Thomas Cole [1801-1848] was an English-born American painter who painted Romantic landscapes and history art. Largely self-taught, he is also known as the founder of the Hudson River School. Below are five of his paintings that have historic significance and symbolic meaning.
I. The Architect’s Dream 
In this fantasy painting by Cole, which he made for the architect Ithiel Town, one architect pictured in the centre is dreaming/imagining his perfect state of the world lying down on the book of “knowledge/architectural design”. In his vision, which traces the history of architecture, the traditional Gothic architecture is left in the shadows of the trees in the left-hand corner, while his imagination paints grand façades of Roman and Greek edifices with columns and fountains – the ideal architectural design since the edifices are lit by the sunlight. There is also a pyramid seen in the distance (as well as an Egyptian temple), which probably represents the height of the architect’s imaginative whimsy since it remains an unreachable dream because of the (near-)impossibility of its construction at that time. The painting is currently housed in the Toledo Museum of Art, Ohio, USA.
II. The Titan’s Goblet 
This painting is probably the most enigmatic of all Thomas Cole’s creations and has a particular “mythic” quality to it. A giant goblet is to be seen here and this goblet is overgrown with foliage. The presence of the sun in the background may signal that this goblet represents the power of one of the Titans – the sun. The miniature scale of other existence (such as boats on the water) only underscores the insignificance of it, in comparison to the past and the grandiose things that were made before. It is also on this basis that the goblet in this painting has been linked to the Norse world-tree. The water that is seen escaping from the goblet may stand for the existence/life slipping away – the metaphorical passage of time, which cannot be reversed. That passage of time is happening on such a grand scale that ordinary people cannot possibly comprehend it (fully), such as people operating the boats on the surface of the water in the goblet. The goblet, which represents time, appears even bigger than the surrounding mountains, meaning that time/life is even above the nature itself, providing a cautionary tale for humans not to squander either and always pay attention to the past. The painting is to be found in the Metropolitan Museum of Art, New York, USA.
III. The Course of Empire: Consummation [1935-36]

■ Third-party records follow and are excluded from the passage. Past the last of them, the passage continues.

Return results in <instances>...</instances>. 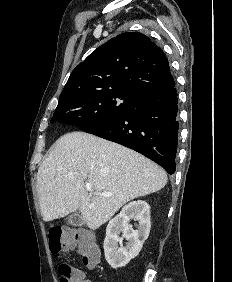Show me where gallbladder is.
Returning <instances> with one entry per match:
<instances>
[{
	"mask_svg": "<svg viewBox=\"0 0 232 282\" xmlns=\"http://www.w3.org/2000/svg\"><path fill=\"white\" fill-rule=\"evenodd\" d=\"M66 222L69 225L81 226L84 223V219L77 211H75L66 218Z\"/></svg>",
	"mask_w": 232,
	"mask_h": 282,
	"instance_id": "obj_1",
	"label": "gallbladder"
}]
</instances>
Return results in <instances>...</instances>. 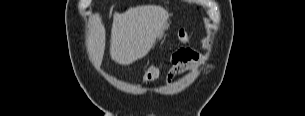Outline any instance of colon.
Returning a JSON list of instances; mask_svg holds the SVG:
<instances>
[{
	"mask_svg": "<svg viewBox=\"0 0 305 116\" xmlns=\"http://www.w3.org/2000/svg\"><path fill=\"white\" fill-rule=\"evenodd\" d=\"M177 40L181 44H187L189 42V33L183 27L179 28L177 31ZM185 56V49H179L174 55V57H183ZM161 73V67L158 65L151 66L145 72L142 83L147 84L156 80Z\"/></svg>",
	"mask_w": 305,
	"mask_h": 116,
	"instance_id": "obj_1",
	"label": "colon"
}]
</instances>
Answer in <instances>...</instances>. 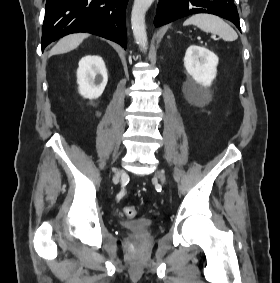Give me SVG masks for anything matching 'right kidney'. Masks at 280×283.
I'll return each instance as SVG.
<instances>
[{
	"instance_id": "1",
	"label": "right kidney",
	"mask_w": 280,
	"mask_h": 283,
	"mask_svg": "<svg viewBox=\"0 0 280 283\" xmlns=\"http://www.w3.org/2000/svg\"><path fill=\"white\" fill-rule=\"evenodd\" d=\"M108 82V73L100 56L88 55L79 61L77 83L84 98L96 99L101 96Z\"/></svg>"
}]
</instances>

This painting depicts the empire (probably Rome) in its full glory – the blue skies and happy atmosphere mean that the time has come to rip the rewards of conquests and victories. The population’s stomachs are full and that means one can focus on achieving extraordinary architectural designs and indulging in cultural wonders. The white marble and gold in this painting suggest wealth and well-being, and rich people are seen enjoying the festivities. The extravagance of the elite’s display appears overwhelming in the painting, meaning that Cole undoubtedly wanted to satirise the abundance. We see little greenery in this painting as the man has the full control over his environment (to the exclusion of nature). Cole depicts the changes that befall the empire in the following two paintings (other paintings in this series (that precede Consummation) include The Savage State and The Arcadian or Pastoral State).

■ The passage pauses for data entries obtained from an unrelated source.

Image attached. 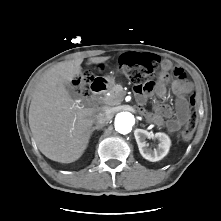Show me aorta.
Segmentation results:
<instances>
[{"instance_id": "aorta-1", "label": "aorta", "mask_w": 221, "mask_h": 221, "mask_svg": "<svg viewBox=\"0 0 221 221\" xmlns=\"http://www.w3.org/2000/svg\"><path fill=\"white\" fill-rule=\"evenodd\" d=\"M134 124H135V116L128 111L120 112L115 116L114 125L116 131H118L119 133L122 134L129 133Z\"/></svg>"}]
</instances>
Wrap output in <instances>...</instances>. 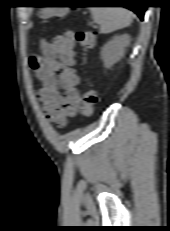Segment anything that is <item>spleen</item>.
I'll use <instances>...</instances> for the list:
<instances>
[{"label":"spleen","mask_w":170,"mask_h":231,"mask_svg":"<svg viewBox=\"0 0 170 231\" xmlns=\"http://www.w3.org/2000/svg\"><path fill=\"white\" fill-rule=\"evenodd\" d=\"M92 18L100 25V32L108 34L125 28L131 23L130 12L122 7H92Z\"/></svg>","instance_id":"spleen-1"}]
</instances>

IV. The Course of Empire: Destruction 
The empire’s years of exploitation and conquests must have consequences, as Cole suggests in this painting. In this painting, the empire, which has previously enjoyed riches and liberties, is under siege. The war is on and the enemy is upon the city. It is now the time for this city to experience pain, chaos and destruction. The weather has worsened, ships and buildings are on fire, and the rampage is through the city. Cole is clear in this painting that all the architectural beauty and subtlety cannot possibly save the population or the city, and the society should not have indulged in the abundance of resources or in the exercise of excessive powers. It should have been paying more attention to moderation, to nature and to diplomacy.

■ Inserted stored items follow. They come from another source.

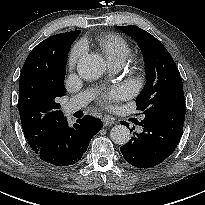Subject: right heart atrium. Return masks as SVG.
I'll use <instances>...</instances> for the list:
<instances>
[{
    "label": "right heart atrium",
    "mask_w": 205,
    "mask_h": 205,
    "mask_svg": "<svg viewBox=\"0 0 205 205\" xmlns=\"http://www.w3.org/2000/svg\"><path fill=\"white\" fill-rule=\"evenodd\" d=\"M85 51V47L81 43H77L70 51L68 63L70 67H74Z\"/></svg>",
    "instance_id": "1"
}]
</instances>
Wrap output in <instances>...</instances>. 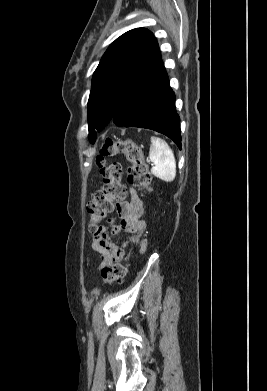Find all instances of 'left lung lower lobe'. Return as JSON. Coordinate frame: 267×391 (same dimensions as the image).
Returning a JSON list of instances; mask_svg holds the SVG:
<instances>
[{
    "label": "left lung lower lobe",
    "mask_w": 267,
    "mask_h": 391,
    "mask_svg": "<svg viewBox=\"0 0 267 391\" xmlns=\"http://www.w3.org/2000/svg\"><path fill=\"white\" fill-rule=\"evenodd\" d=\"M112 120L120 127L147 128L162 133L181 149L175 94L169 86L162 59L131 89Z\"/></svg>",
    "instance_id": "0a47b994"
}]
</instances>
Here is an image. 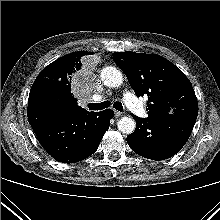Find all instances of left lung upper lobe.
Returning <instances> with one entry per match:
<instances>
[{
	"label": "left lung upper lobe",
	"mask_w": 220,
	"mask_h": 220,
	"mask_svg": "<svg viewBox=\"0 0 220 220\" xmlns=\"http://www.w3.org/2000/svg\"><path fill=\"white\" fill-rule=\"evenodd\" d=\"M114 62L124 72L137 96H148L149 120L187 117L196 119L198 102L186 75L156 54L115 52Z\"/></svg>",
	"instance_id": "1"
}]
</instances>
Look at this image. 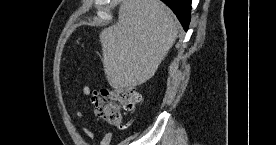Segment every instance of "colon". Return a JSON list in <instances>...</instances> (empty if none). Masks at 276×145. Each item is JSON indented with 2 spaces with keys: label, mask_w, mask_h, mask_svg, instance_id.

V. The Course of Empire: Desolation 
In this painting, the nature is slowly taking back control after being denied supremacy for many years. We see the ruins of the edifices, including the aqueduct, and one central white column is overgrown with vegetation. The empire is now almost forgotten and no sign of human existence is to be seen anywhere. There is a strange peacefulness to this painting and the sole white column at the forefront only emphasises the new stage of loneliness and signals the return of the previous, still not fully conquered master – the state of nature.